TensorBoard is a font-end web interface that essentially reads data from a file and displays it. To use TensorBoard our task is to get the data we want displayed saved to a file that TensorBoard can read.

To make this easy for us, PyTorch has created a utility class called SummaryWriter. To get access to this class we use the following import:

from torch.utils.tensorboard import SummaryWriter

Once we have imported the class, we can create an instance of the class that we'll then use to get the data out of our program and onto the file system where it can then be consumed by TensorBoard.

In [23]:
from torch.utils.tensorboard import SummaryWriter

In [24]:
import torch 
import torchvision
import torchvision.transforms as transforms
import torch.nn as nn
import torch.nn.functional as F
import torch.optim as optim

In [25]:
train_set = torchvision.datasets.FashionMNIST(
    root='./data'
    ,train=True
    ,download=True
    ,transform=transforms.Compose([
        transforms.ToTensor()
    ])
)
train_loader = torch.utils.data.DataLoader(train_set
    ,batch_size=10
    ,shuffle=True
)

In [26]:
class Network(nn.Module):
    def __init__(self):
        super().__init__()
        self.conv1 = nn.Conv2d(in_channels=1, out_channels=6, kernel_size=5)
        self.conv2 = nn.Conv2d(in_channels=6, out_channels=12, kernel_size=5)
        
        self.fc1 = nn.Linear(in_features=12 * 4 * 4, out_features=120)
        self.fc2 = nn.Linear(in_features=120, out_features=60)#linear, dense, and fully connected layer all are same
        self.out = nn.Linear(in_features=60, out_features=10)
    def forward(self, t):
    # (1) input layer
        t = t

        # (2) hidden conv layer
        t = self.conv1(t)
        t = F.relu(t)
        t = F.max_pool2d(t, kernel_size=2, stride=2)
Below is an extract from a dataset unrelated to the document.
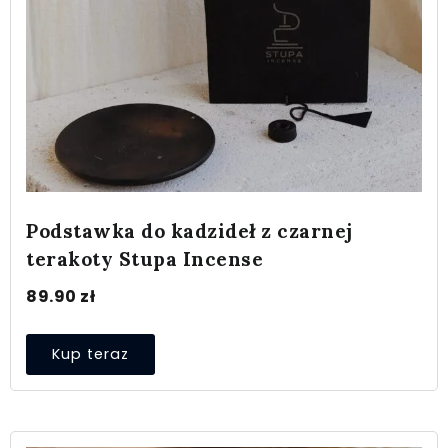
Podstawka do kadzideł z czarnej
terakoty Stupa Incense
89.90
zł
Kup teraz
        # (3) hidden conv layer
        t = self.conv2(t)
        t = F.relu(t)
        t = F.max_pool2d(t, kernel_size=2, stride=2)

        # (4) hidden linear layer
        t = t.reshape(-1, 12 * 4 * 4)
        t = self.fc1(t)
        t = F.relu(t)

        # (5) hidden linear layer
        t = self.fc2(t)
        t = F.relu(t)

        # (6) output layer
        t = self.out(t)
        #t = F.softmax(t, dim=1)

        return t

In [27]:
def get_num_correct(preds, labels):
    return preds.argmax(dim=1).eq(labels).sum().item()


In [8]:
tb = SummaryWriter()

network = Network()
images, labels = next(iter(train_loader))
grid = torchvision.utils.make_grid(images)

tb.add_image('images', grid)
tb.add_graph(network, images)
tb.close()

#This code creates a SummaryWriter

## Running TensorBoard
To launch TensorBoard, we need to run the tensorboard command at our terminal. This will launch a local server that will serve the TensorBoard UI and the the data our SummaryWriter wrote to disk.

By default, the PyTorch SummaryWriter object writes the data to disk in a directory called ./runs that is created in the current working directory.

When we run the tensorboard command, we pass an argument that tells tensorboard where the data is. So it's like this:

tensorboard --logdir=runs
The TensorBoard server will launch and be listening for http requests on port 6006. These details will be displayed in the console.

Access the TensorBoard UI by browsing to:

http://localhost:6006

## TensorBoard Histograms and Scalars

In [14]:
network = Network()

train_loader = torch.utils.data.DataLoader(train_set, batch_size=100)
optimizer = optim.Adam(network.parameters(), lr=0.01)
images, labels = next(iter(train_loader))
grid = torchvision.utils.make_grid(images)

tb = SummaryWriter()
tb.add_image('images', grid)
tb.add_graph(network, images)

for epoch in range(10):
    
    total_loss = 0
    total_correct = 0
    
    for batch in train_loader: # Get Batch
        images, labels = batch 

        preds = network(images) # Pass Batch
        loss = F.cross_entropy(preds, labels) # Calculate Loss

        optimizer.zero_grad()
        loss.backward() # Calculate Gradients
        optimizer.step() # Update Weights

        total_loss += loss.item()
        total_correct += get_num_correct(preds, labels)
        
    tb.add_scalar('Loss', total_loss, epoch)
    tb.add_scalar('Number Correct', total_correct, epoch)
    tb.add_scalar('Accuracy', total_correct / len(train_set), epoch)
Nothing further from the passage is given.